Tentu Zay syok, yang benar saja disuruh turun sekarang? Dia minta di depan gerbang sekolah bukan di pinggir jalan. Melihat Zaam yang tak kunjung menyalakan motor, maka Zay terpaksa turun dari motor cowok itu dari pada harus telat.
Zay memang meminta diturunkan, karena dia tidak ingin ada salah paham, terlebih Zaam sekarang cukup populer di sekolah. Apa nanti kata yang lain kalau dia berangkat bersama Zay?
Zaam pergi, benar-benar menghilang dari pandangan Zay, dia bersama beberapa siswa-siswi yang juga baru datang. Zay menatap jalanan yang ramai sejenak, lalu kembali berjalan, butuh waktu sekitar dua menit untuk mencapai sekolah.
Setiap langkahnya, Zay mengedarkan pandangan, mencari seseorang. Rasanya masih ada hal yang janggal, jadi, dia harus benar-benar menyelesaikannya.
Kemarin Erlan absen, kemungkinan hari ini dia masuk sekolah.
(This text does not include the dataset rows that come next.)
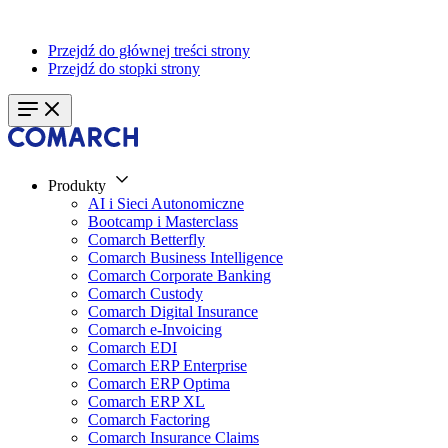
Przejdź do głównej treści strony
Przejdź do stopki strony
Produkty
AI i Sieci Autonomiczne
Bootcamp i Masterclass
Comarch Betterfly
Comarch Business Intelligence
Comarch Corporate Banking
Comarch Custody
Comarch Digital Insurance
Comarch e-Invoicing
Comarch EDI
Comarch ERP Enterprise
Comarch ERP Optima
Comarch ERP XL
Comarch Factoring
Comarch Insurance Claims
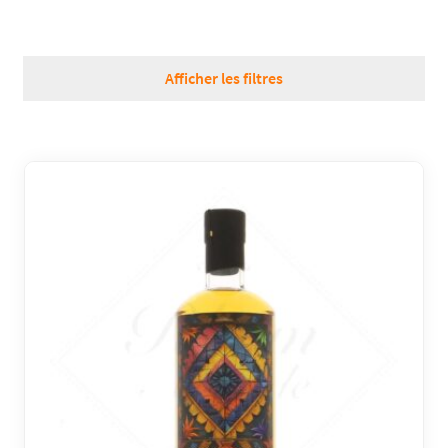
RÉGIONS
Afficher les filtres
COFFRETS & CADEAUX
BOUTIQUE LOIRET
BLOG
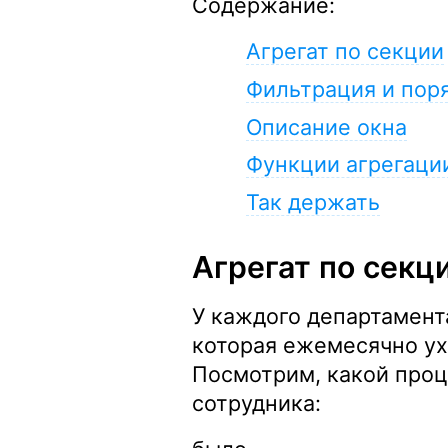
Содержание:
Агрегат по секции
Фильтрация и пор
Описание окна
Функции агрегаци
Так держать
Агрегат по секц
У каждого департамент
которая ежемесячно ух
Посмотрим, какой проц
сотрудника:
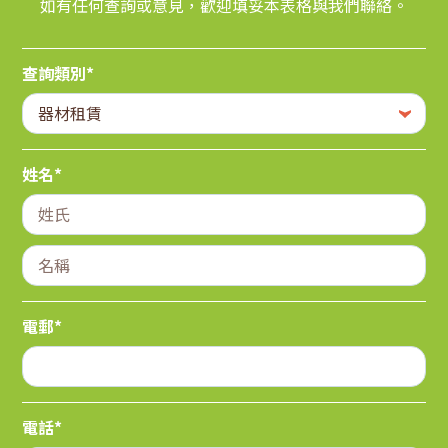
如有任何查詢或意見，歡迎填妥本表格與我們聯絡。
查詢類別*
姓名*
電郵*
電話*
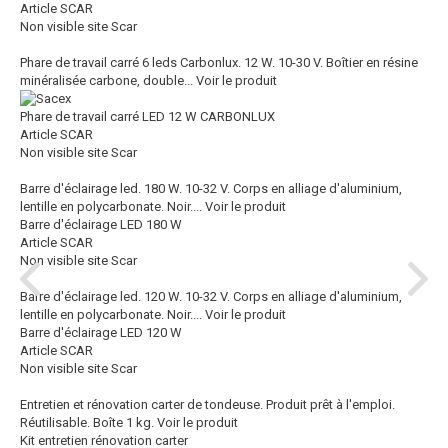
Article SCAR
Non visible site Scar
Phare de travail carré 6 leds Carbonlux. 12 W. 10-30 V. Boîtier en résine
minéralisée carbone, double...
Voir le produit
Phare de travail carré LED 12 W CARBONLUX
Article SCAR
Non visible site Scar
Barre d'éclairage led. 180 W. 10-32 V. Corps en alliage d'aluminium,
lentille en polycarbonate. Noir....
Voir le produit
Barre d'éclairage LED 180 W
Article SCAR
Non visible site Scar
Barre d'éclairage led. 120 W. 10-32 V. Corps en alliage d'aluminium,
lentille en polycarbonate. Noir....
Voir le produit
Barre d'éclairage LED 120 W
Article SCAR
Non visible site Scar
Entretien et rénovation carter de tondeuse. Produit prêt à l'emploi.
Réutilisable. Boîte 1 kg.
Voir le produit
Kit entretien rénovation carter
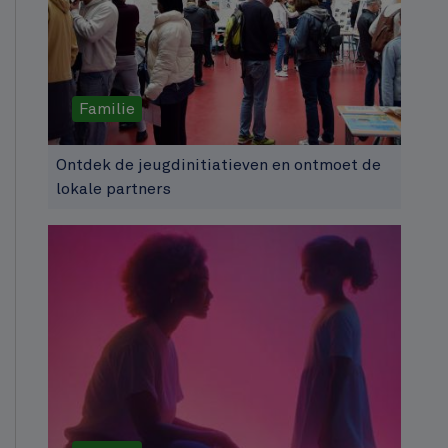
Familie
Ontdek de jeugdinitiatieven en ontmoet de
lokale partners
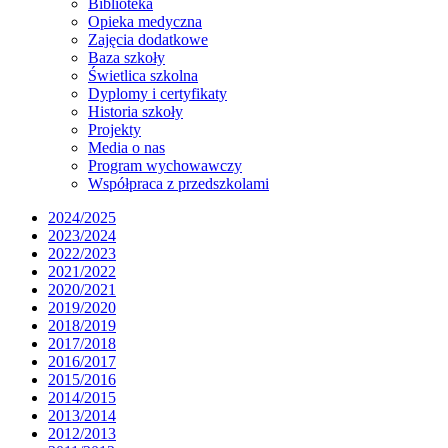
Biblioteka
Opieka medyczna
Zajęcia dodatkowe
Baza szkoły
Świetlica szkolna
Dyplomy i certyfikaty
Historia szkoły
Projekty
Media o nas
Program wychowawczy
Współpraca z przedszkolami
2024/2025
2023/2024
2022/2023
2021/2022
2020/2021
2019/2020
2018/2019
2017/2018
2016/2017
2015/2016
2014/2015
2013/2014
2012/2013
Zay tidak melihatnya di luar, mungkin di ruang kelas atau telat datang?
Zay menelisik motor-motor yang terparkir, bertepatan itu dia tak sengaja bersitatap dengan cowok yang tadi menurunkannya.
Zaam terlihat masih di atas motor, ada cewek berambut hitam sebahu yang berdiri didekatnya dengan tangan yang bergelayut manja.
Zay memutar bola matanya malas langsung beralih menatap lurus ke depan,"Pagi-pagi udah nyicil dosa, mau-mauan tu cewek sama benda mati, gue yang introvert sampe kalah diem"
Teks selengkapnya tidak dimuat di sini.